== What to produce ==
Repeat every line of the data exactly; no picture belongs in the copy.

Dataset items
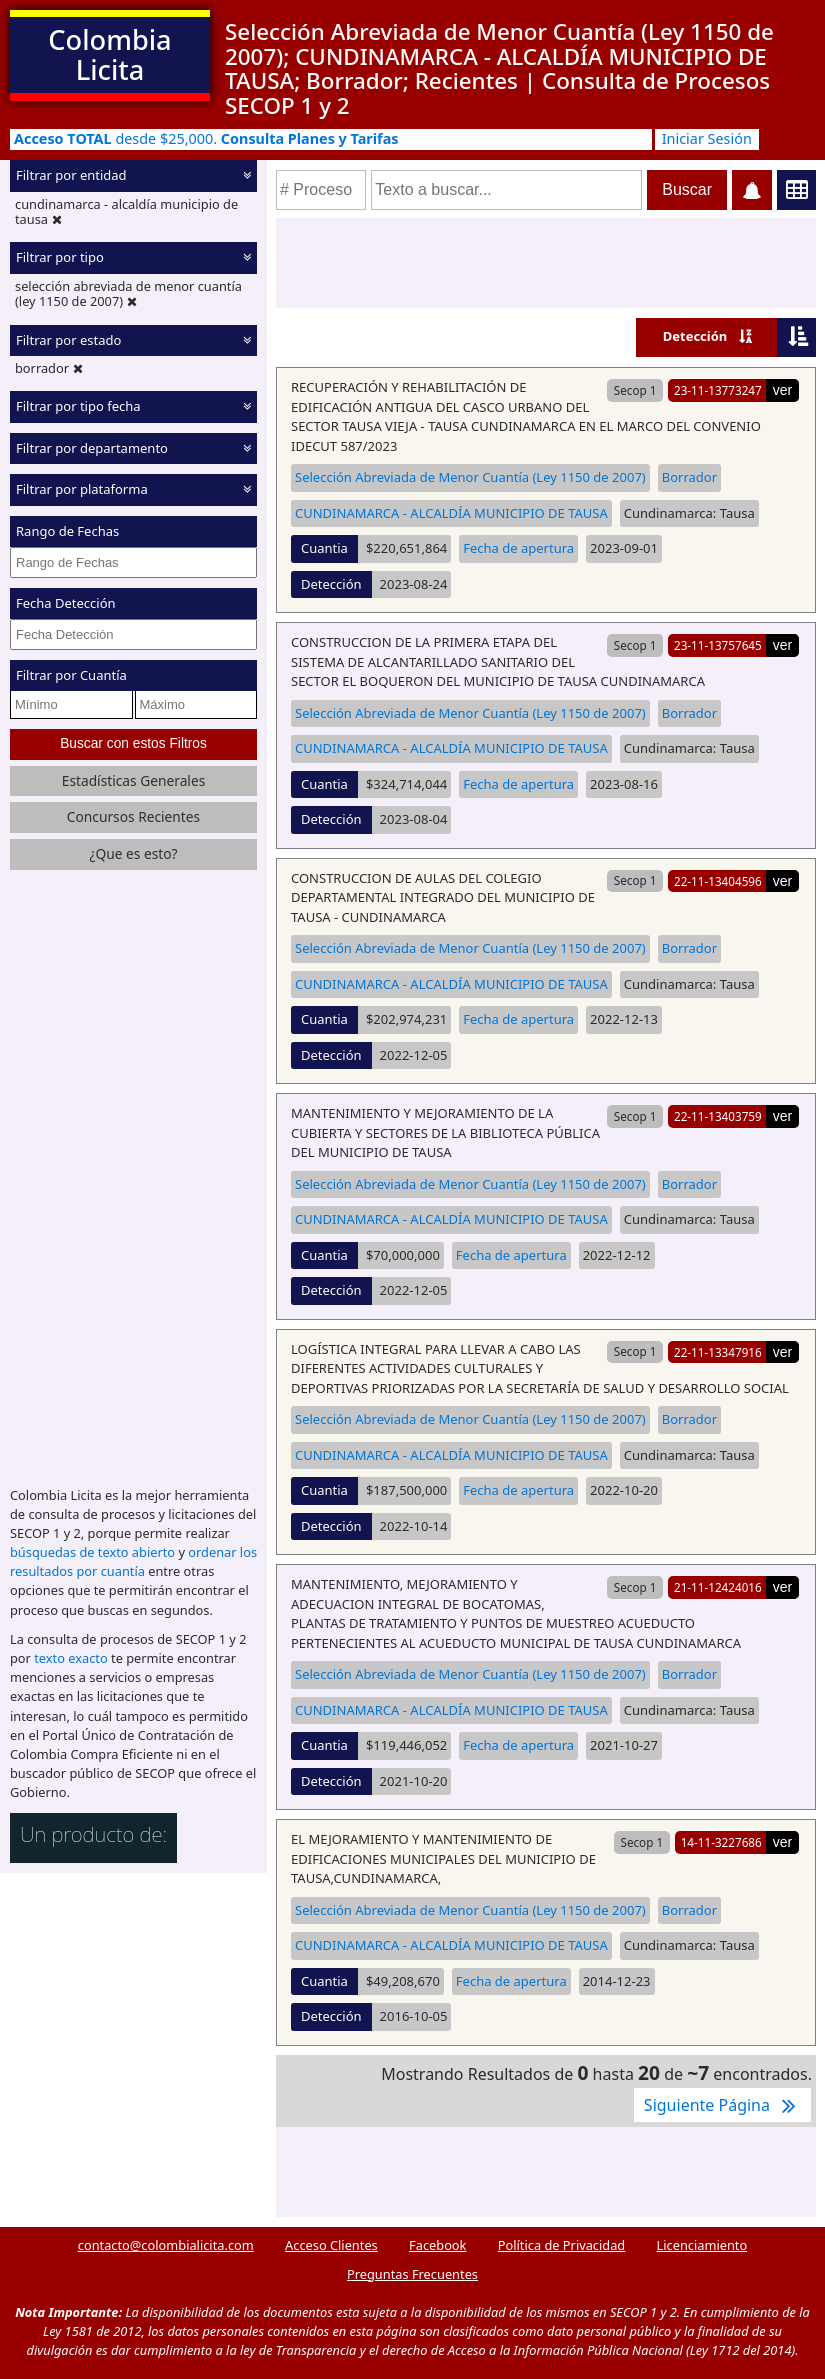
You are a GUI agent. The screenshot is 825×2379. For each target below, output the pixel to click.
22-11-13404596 (718, 881)
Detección (695, 336)
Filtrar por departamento (92, 448)
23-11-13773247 (718, 390)
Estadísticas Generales (134, 780)
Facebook (437, 2245)
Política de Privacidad (561, 2245)
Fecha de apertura (518, 548)
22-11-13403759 (718, 1116)
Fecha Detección (66, 603)
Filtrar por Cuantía (71, 675)
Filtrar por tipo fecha (78, 406)
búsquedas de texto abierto (92, 1552)
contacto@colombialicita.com (166, 2245)
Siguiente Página (722, 2105)
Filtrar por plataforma (82, 489)
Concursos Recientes (133, 816)
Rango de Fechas (67, 531)
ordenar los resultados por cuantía (133, 1561)
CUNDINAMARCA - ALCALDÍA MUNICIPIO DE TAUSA (451, 513)
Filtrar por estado (68, 340)
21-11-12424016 (718, 1587)
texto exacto (70, 1658)
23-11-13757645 (718, 645)
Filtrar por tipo (60, 257)
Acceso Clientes (331, 2245)
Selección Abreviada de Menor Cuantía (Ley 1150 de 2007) (470, 477)
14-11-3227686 (721, 1842)
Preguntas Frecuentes (412, 2274)
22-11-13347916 (718, 1352)
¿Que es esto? (133, 853)
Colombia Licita (109, 54)
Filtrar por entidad (71, 175)
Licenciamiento (702, 2245)
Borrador (689, 477)
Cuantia (324, 548)
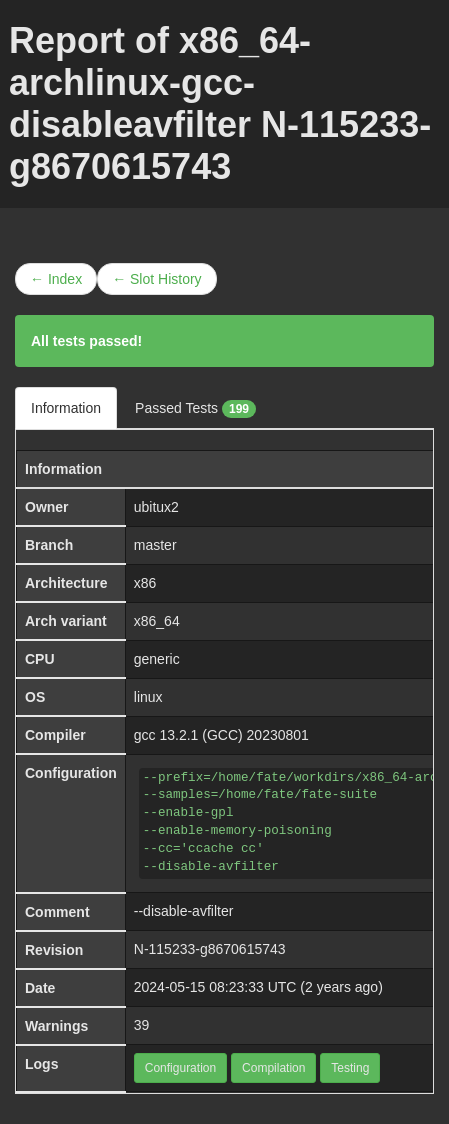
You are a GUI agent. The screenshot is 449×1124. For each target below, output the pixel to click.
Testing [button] (350, 1068)
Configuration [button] (180, 1068)
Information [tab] (66, 408)
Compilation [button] (273, 1068)
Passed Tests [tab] (195, 409)
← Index (56, 279)
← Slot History (156, 279)
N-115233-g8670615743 (210, 949)
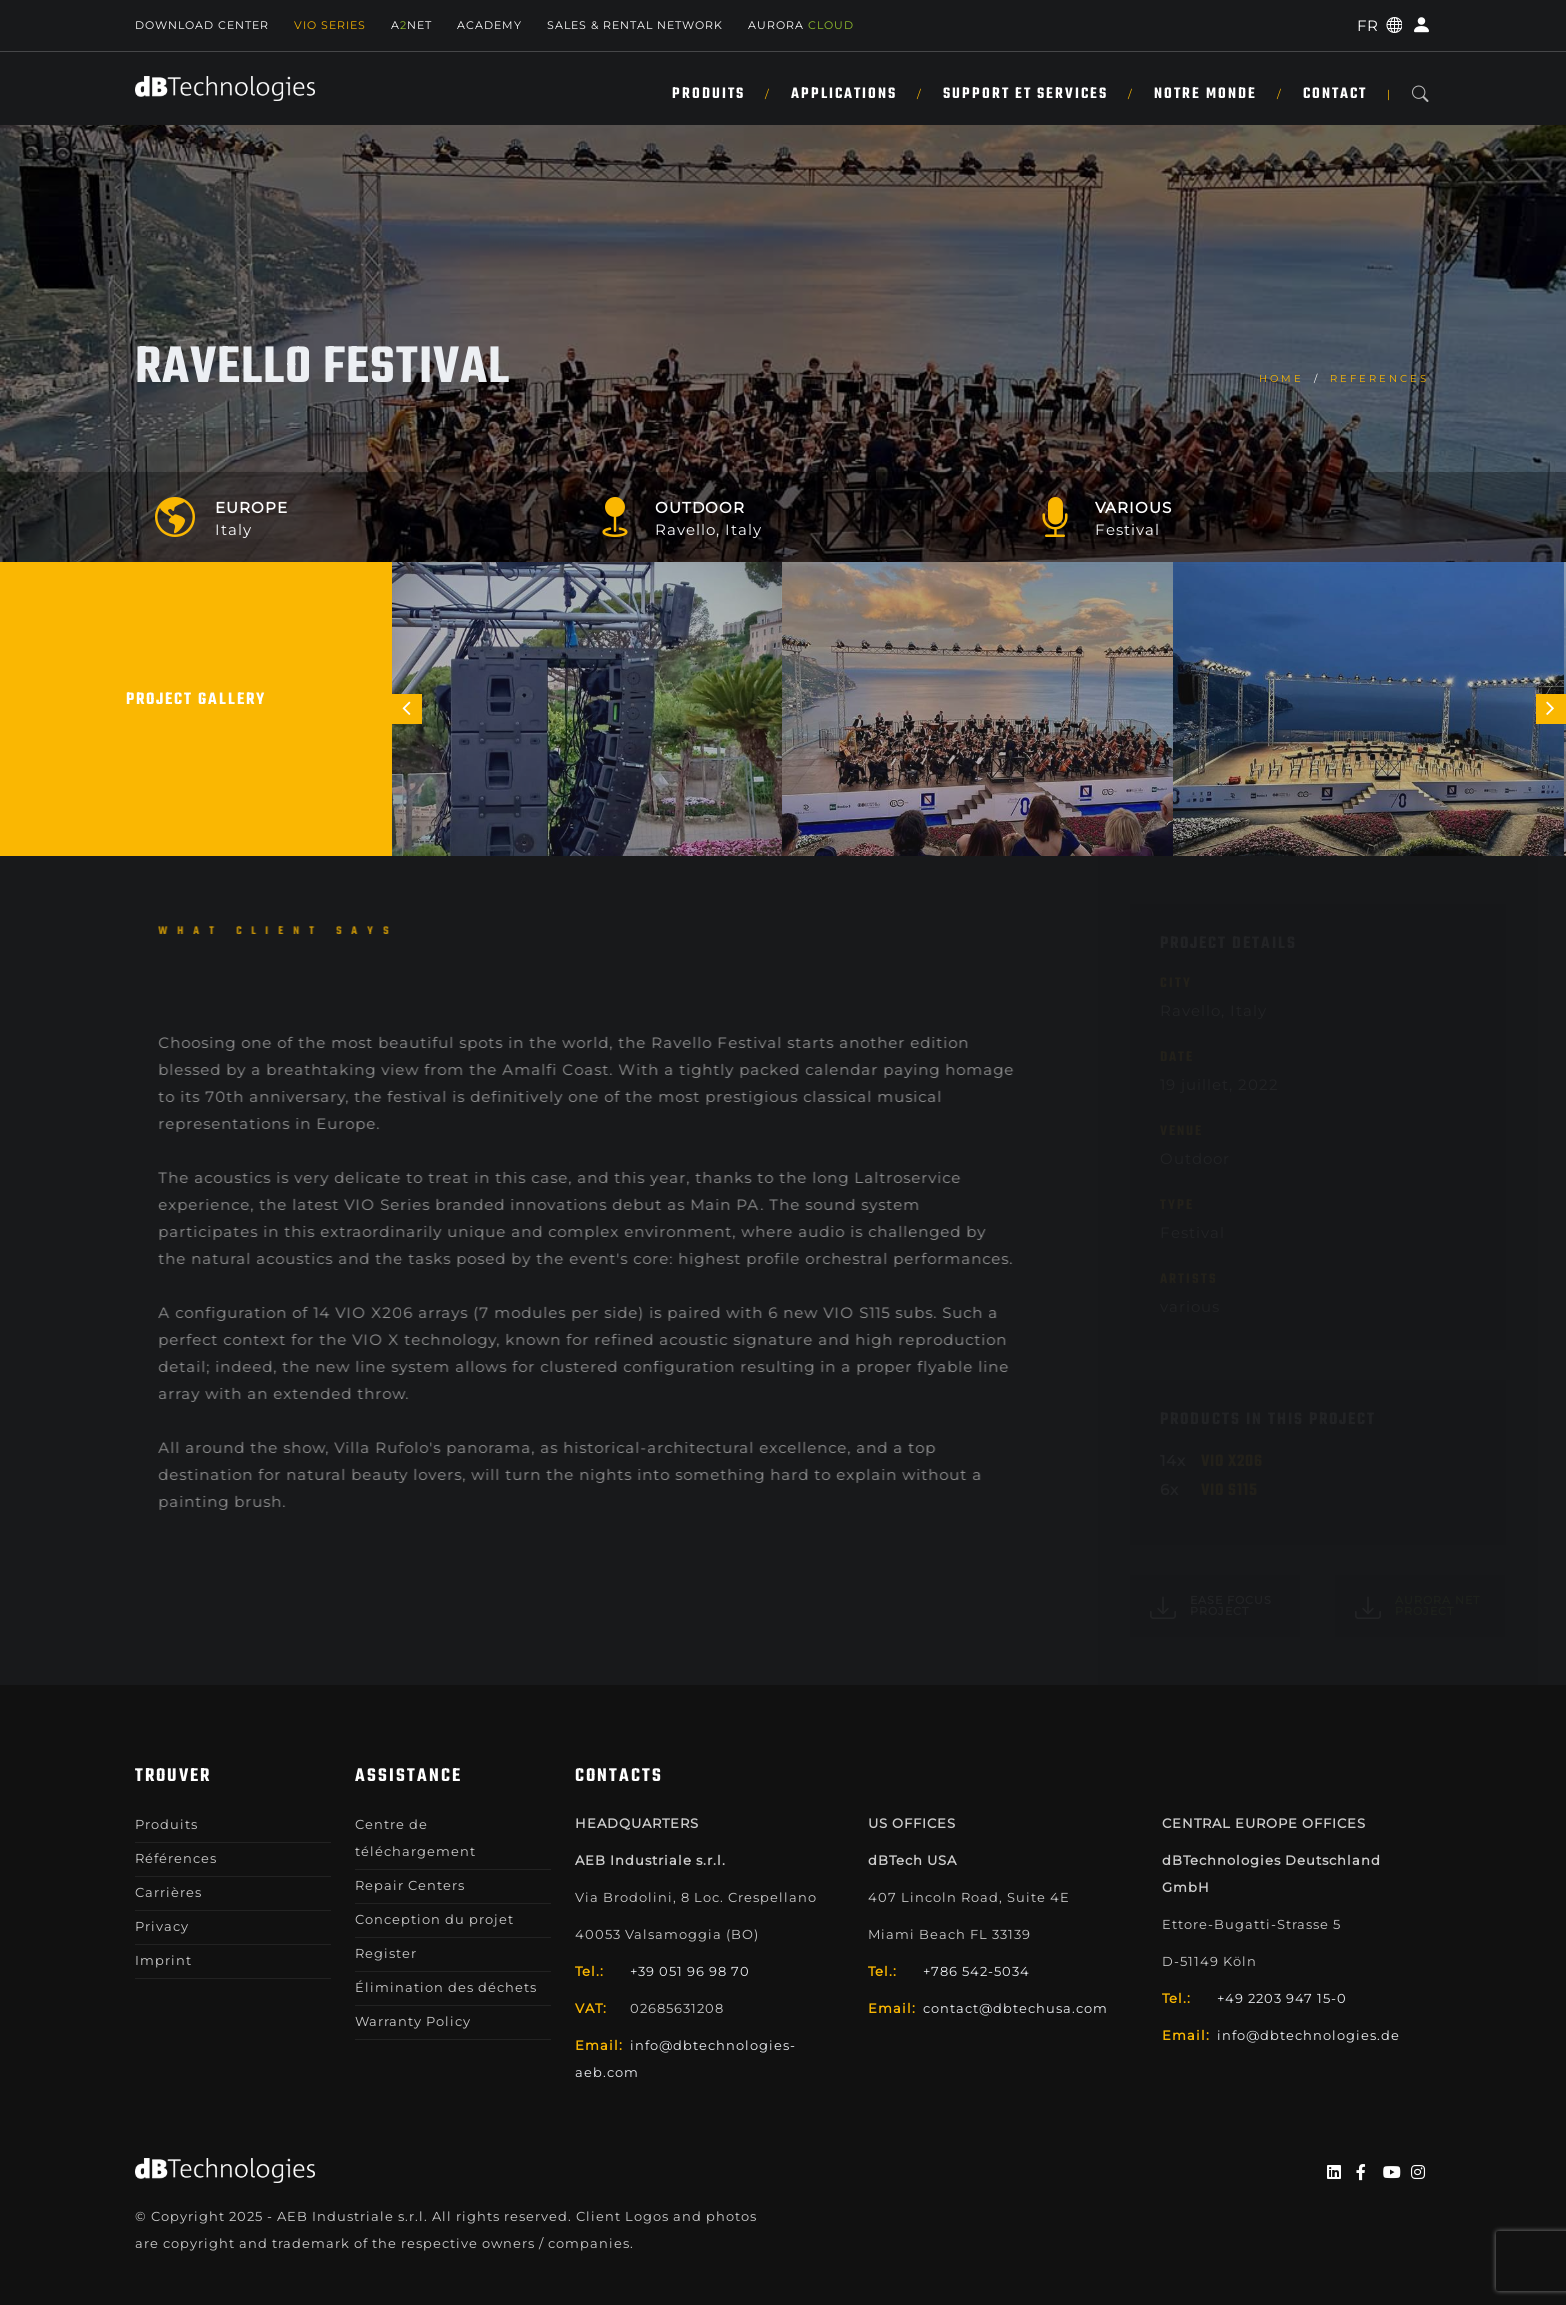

== The answer ==
You are a GUI agent. The screenshot is 825×2379. For each target below, output the pixel to click.
22-11-13404596 (718, 881)
Detección (695, 336)
Filtrar por departamento (92, 448)
23-11-13773247 (718, 390)
Estadísticas Generales (134, 780)
Facebook (437, 2245)
Política de Privacidad (561, 2245)
Fecha de apertura (518, 548)
22-11-13403759 (718, 1116)
Fecha Detección (66, 603)
Filtrar por Cuantía (71, 675)
Filtrar por tipo fecha (78, 406)
búsquedas de texto abierto (92, 1552)
contacto@colombialicita.com (166, 2245)
Siguiente Página (722, 2105)
Filtrar por plataforma (82, 489)
Concursos Recientes (133, 816)
Rango de Fechas (67, 531)
ordenar los resultados por cuantía (133, 1561)
CUNDINAMARCA - ALCALDÍA MUNICIPIO DE TAUSA (451, 513)
Filtrar por estado (68, 340)
21-11-12424016 (718, 1587)
texto exacto (70, 1658)
23-11-13757645 (718, 645)
Filtrar por tipo (60, 257)
Acceso Clientes (331, 2245)
Selección Abreviada de Menor Cuantía (Ley 1150 de 2007) (470, 477)
14-11-3227686 (721, 1842)
Preguntas Frecuentes (412, 2274)
22-11-13347916 (718, 1352)
¿Que es esto? (133, 853)
Colombia Licita (109, 54)
Filtrar por entidad (71, 175)
Licenciamiento (702, 2245)
Borrador (689, 477)
Cuantia (324, 548)
You are a GUI agent. The screenshot is 449×1124. For each target below, output the pixel to click.
Testing [button] (350, 1068)
Configuration [button] (180, 1068)
Information [tab] (66, 408)
Compilation [button] (273, 1068)
Passed Tests [tab] (195, 409)
← Index (56, 279)
← Slot History (156, 279)
N-115233-g8670615743 (210, 949)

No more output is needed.